A few years back a friend of mine explained that she doesn’t list New Year’s resolutions at the beginning of a year. Instead, she assigns a theme to her year. For example, she might have dubbed 2013 “The Year of Intention” or maybe 2010 was “The Year of Patience.” I dug this so hardcore because a) as a student of literature I’m ALL ABOUT themes, b) I like the idea of not having the pressure of a written list and c) I’m sorta lazy and can’t always think of a lot of resolutions.
Maybe you’re new to the concept of Year Themes, which is cool because I am too. But that’s okay. What’s awesome about Year Themes is you can retroactively apply them. As in, you can always look back on 2015 and try to see patterns. Habits. Trends. What did you experience in 2015?
I’m really, really, really, really good at thinking of everything I still haven’t done. I’m blue-ribbon-status of being able to feel guilty for not doing more of something or achieving more of something (like winning more blue ribbons for starters!).

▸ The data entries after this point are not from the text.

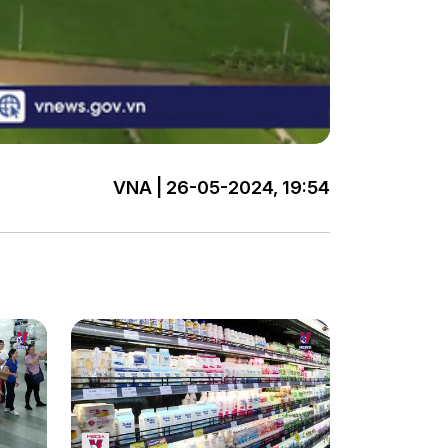
VNA | 26-05-2024, 19:54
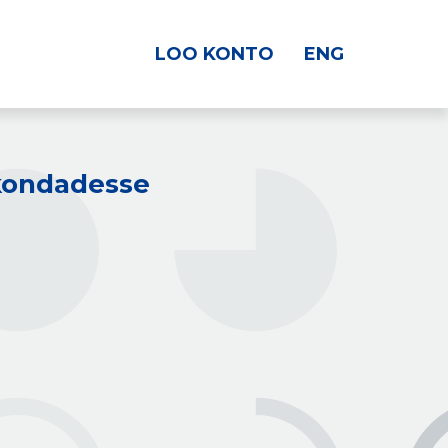
LOO KONTO
ENG
kkondadesse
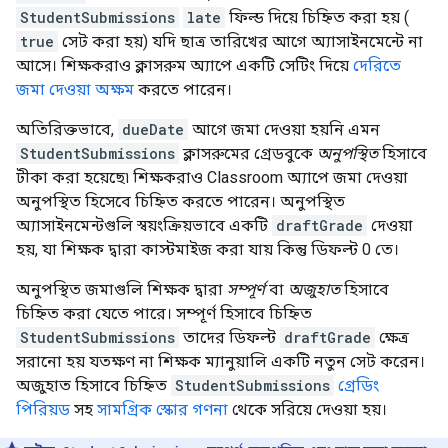
StudentSubmissions
late
ফিল্ড দিয়ে চিহ্নিত করা হয় (
true
সেট করা হয়) যদি ছাত্র তারিখের আগে অ্যাসাইনমেন্টে না
আসে। শিক্ষকরাও ক্লাসরুম অ্যাপে একটি সেটিং দিয়ে
দেরিতে
জমা দেওয়া অক্ষম
করতে পারেন।
অতিরিক্তভাবে,
dueDate
আগে জমা দেওয়া হয়নি এমন
StudentSubmissions
ক্লাসরুমের গ্রেডবুকে
অনুপস্থিত
হিসাবে
টীকা করা হয়েছে৷ শিক্ষকরাও Classroom অ্যাপে জমা দেওয়া
অনুপস্থিত হিসেবে চিহ্নিত করতে পারেন। অনুপস্থিত
অ্যাসাইনমেন্টগুলি স্বয়ংক্রিয়ভাবে একটি
draftGrade
দেওয়া
হয়, যা শিক্ষক দ্বারা কাস্টমাইজ করা যায় কিন্তু ডিফল্ট 0 তে।
অনুপস্থিত জমাগুলি শিক্ষক দ্বারা
সম্পূর্ণ
বা
অজুহাত
হিসাবে
চিহ্নিত করা যেতে পারে। সম্পূর্ণ হিসাবে চিহ্নিত
StudentSubmissions
তাদের ডিফল্ট
draftGrade
ক্ষেত্র
সরানো হয় যতক্ষণ না শিক্ষক ম্যানুয়ালি একটি নতুন সেট করেন।
অজুহাত হিসাবে চিহ্নিত
StudentSubmissions
গ্রেডিং
পিরিয়ড
সহ
সামগ্রিক স্কোর গণনা
থেকে সরিয়ে দেওয়া হয়।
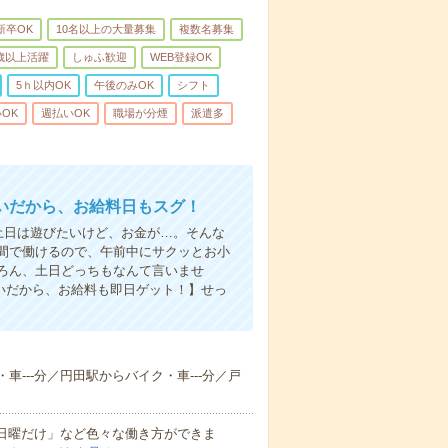
新卒OK
10名以上の大量募集
複数名募集
0歳以上活躍
しゅふ歓迎
WEB登録OK
5ｈ以内OK
午後のみOK
シフト
OK
週払いOK
職場が分煙
派遣多
いだから、お給料日もスグ！
土日は遊びたいけど、お金が…。そんな
間で働けるので、午前中にサクッとお小
ろん、土日どっちもなんて言いませ
払いだから、お給料も即日ゲット！】せっ
車---分／円田駅からバイク・車---分／戸
と日曜だけ」など色々な働き方ができま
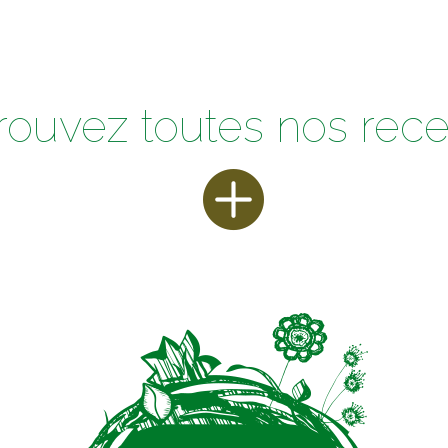
rouvez toutes nos rece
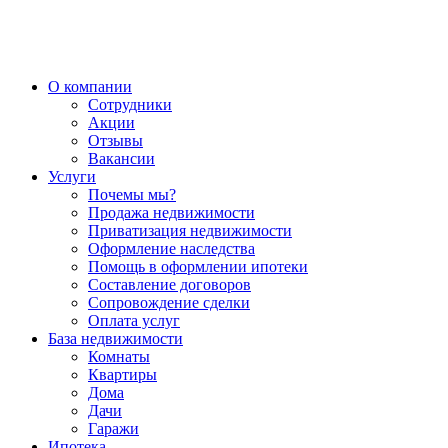
О компании
Сотрудники
Акции
Отзывы
Вакансии
Услуги
Почемы мы?
Продажа недвижимости
Приватизация недвижимости
Оформление наследства
Помощь в оформлении ипотеки
Составление договоров
Сопровождение сделки
Оплата услуг
База недвижимости
Комнаты
Квартиры
Дома
Дачи
Гаражи
Ипотека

What I need to get better at is acknowledging what I have done and feeling proud. And then giving myself a fucking break, amirite? You guys, let’s all give ourselves a fucking break.
2015 was a year of facing fears for me. Whether in my personal career when I quit my job to launch my freelancing career (career could easily be in air quotes), or getting engaged to Jared, or completing several book projects…all of these moments dug up fresh and feverish fear. Fresh-manure-fear that tried to fertilize my self-doubt.
It’s so easy to remain stagnant in life. To believe the voices that shriek you can’t do something, that you don’t know what your’e doing, that you’re going to fail. Fear is so unfairly powerful.
And to be honest, I’ve felt a little burnt out lately, a little discouraged. A little tired. Anyone who has a blog knows this feeling. Maintaining a blog can sometimes feel daunting since your brain doesn’t always knock on the door and hand you a piece of paper that says “Write about this today!” but that’s okay.
I will remain resilient in knowing the blog is okay. That I am okay. I will ignore the fear that scratches against the window at night whispering your blog is dying if you’re not posting all the damn time. I will remember to breathe. I will continue to face fears even if it’s no longer 2015.
Take a look back on your year. What was your theme this year? Was it a year of chaos? Of love? Of learning? What do you hope for 2016?